There’s a lot of innovation and contrasting architectures in the bot mitigation and detection industry, so it can be difficult to distinguish between them and determine fact from fiction. There’s no silver bullet when it comes to stopping bots. Solutions must be agile and accommodate for a broad range of detection methods, mitigative actions, and understanding of adversarial methods to remain effective.

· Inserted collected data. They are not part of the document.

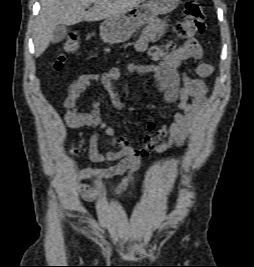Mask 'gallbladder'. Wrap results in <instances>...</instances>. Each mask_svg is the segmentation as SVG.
<instances>
[{
  "label": "gallbladder",
  "mask_w": 254,
  "mask_h": 267,
  "mask_svg": "<svg viewBox=\"0 0 254 267\" xmlns=\"http://www.w3.org/2000/svg\"><path fill=\"white\" fill-rule=\"evenodd\" d=\"M67 35V27L64 25H58L54 30L51 38V43L55 44L62 41Z\"/></svg>",
  "instance_id": "gallbladder-1"
}]
</instances>
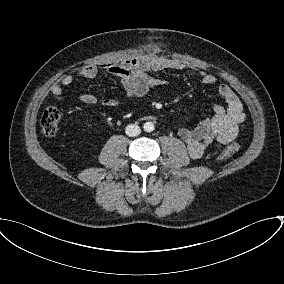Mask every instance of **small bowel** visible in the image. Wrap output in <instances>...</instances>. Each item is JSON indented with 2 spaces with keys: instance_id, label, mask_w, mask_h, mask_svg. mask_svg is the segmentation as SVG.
Segmentation results:
<instances>
[{
  "instance_id": "small-bowel-1",
  "label": "small bowel",
  "mask_w": 284,
  "mask_h": 284,
  "mask_svg": "<svg viewBox=\"0 0 284 284\" xmlns=\"http://www.w3.org/2000/svg\"><path fill=\"white\" fill-rule=\"evenodd\" d=\"M102 70L105 75L121 79L126 99L144 96L151 88L164 85L166 82L160 78L152 77L148 73L168 69H180V65L168 59L154 56H140L121 62L104 64ZM98 69L94 65L79 67L74 74L65 75L58 83L51 87V93L57 100H62L65 87L69 86L75 78L93 79ZM204 85H216L217 78L210 73L200 75ZM217 92L224 100L225 105L215 104L212 107L213 115L204 118L194 128H181L178 131L180 138L185 142L191 158H200L205 150L214 145L223 147L236 139L244 127L245 113L241 100L226 84H218ZM80 102L92 105L97 102L94 93L88 92L80 96ZM121 100L113 97L103 101L106 107L119 105Z\"/></svg>"
}]
</instances>
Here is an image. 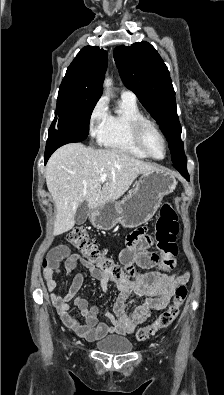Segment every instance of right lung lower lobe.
<instances>
[{
	"mask_svg": "<svg viewBox=\"0 0 224 395\" xmlns=\"http://www.w3.org/2000/svg\"><path fill=\"white\" fill-rule=\"evenodd\" d=\"M73 142H79V141L69 138V137H58V136L49 135L47 144H46V149H45V156H44L45 164L48 161L51 154L57 148H59L62 145H65L67 143H73Z\"/></svg>",
	"mask_w": 224,
	"mask_h": 395,
	"instance_id": "1",
	"label": "right lung lower lobe"
}]
</instances>
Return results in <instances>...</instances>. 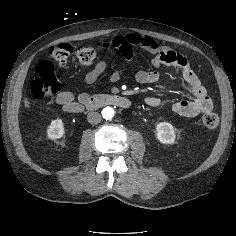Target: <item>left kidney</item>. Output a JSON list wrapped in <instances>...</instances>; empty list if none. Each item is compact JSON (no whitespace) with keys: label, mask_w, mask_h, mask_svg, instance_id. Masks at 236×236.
I'll list each match as a JSON object with an SVG mask.
<instances>
[{"label":"left kidney","mask_w":236,"mask_h":236,"mask_svg":"<svg viewBox=\"0 0 236 236\" xmlns=\"http://www.w3.org/2000/svg\"><path fill=\"white\" fill-rule=\"evenodd\" d=\"M156 137L163 144H174L176 138L174 127L168 122H160L156 126Z\"/></svg>","instance_id":"1"}]
</instances>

Here’s 10 myths we often hear within the industry that we’d like to shed some light on:
Myth #2: Machine Learning is the best way for stopping modern bots
Machine learning (ML) trains models based on historical data. By nature, it takes time to look over new data before it can make a semi-accurate decision. The time to make a decision can range from minutes to days depending on the solution, during which time bot operators can send thousands of undetected requests. This leaves a sizable window where a threat actor can successfully exploit ML-based defenses. An approach that solely relies on ML will be slow to respond to evolving automated attacks, and an attacker only has to change their attack behavior slightly to fool it again. In addition, attackers are increasingly skilled at tricking ML models into producing faulty outputs by feeding models with fake data and spoofing request headers using readily available services such as residential proxy networks.

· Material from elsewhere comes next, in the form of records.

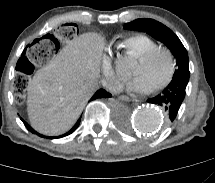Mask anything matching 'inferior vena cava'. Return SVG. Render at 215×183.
<instances>
[{
    "mask_svg": "<svg viewBox=\"0 0 215 183\" xmlns=\"http://www.w3.org/2000/svg\"><path fill=\"white\" fill-rule=\"evenodd\" d=\"M102 84H103V86H107V85H108V81L105 80V79H103V80H102Z\"/></svg>",
    "mask_w": 215,
    "mask_h": 183,
    "instance_id": "602c4592",
    "label": "inferior vena cava"
}]
</instances>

REALITY: Machine learning requires analyzing behaviors to identify anomalies. While undoubtedly an important tool for bot detection, it relies on historical data, cannot stop bots on the first request, and is vulnerable to bots that fly beneath the radar by acting just like humans and those able to train and trick the model. Server-side data analytics, coupled with real-time client-side detection, provide a combination of proactive and reactive detection techniques to add layers of depth that a bot operator must now overcome to be successful.
Myth #3: Bot mitigation is most effective implemented at the edge
There are tradeoffs unique to organizations that must be considered when it comes to deciding where to implement bot mitigation. Those who place minimizing latency at a premium will benefit from bot mitigation at the edge, but not as much as you’d think. Studies show about a 30 millisecond decrease in page load times when bot detection decisions are made from the ISP edge instead of a nearby cloud data-center. Meanwhile, implementing bot mitigation at the edge likely locks you into a CDN that may be prohibitive for cost, multi-CDN implementation or other design considerations. On the other hand, those who place security at a premium benefit by implementing bot mitigation near the edge, but not at the edge. One benefit to this is having defenses “hide” behind a CDN, making it far more difficult for adversaries to know what they’re up against. Another major security benefit is having a more centralized view of bot activity with the ability to adapt quickly. Highly distributed edge security platforms ironically have difficulty detecting highly distributed bot attacks. This is because edge nodes aren’t working together, making distributed attacks such as those that come in low and slow easy to sail through. Highly distributed platforms are also slow to react to new threats, as they are unable to rollout new configurations instantaneously and unlikely designed to inject new defense scripts from the edge into the client.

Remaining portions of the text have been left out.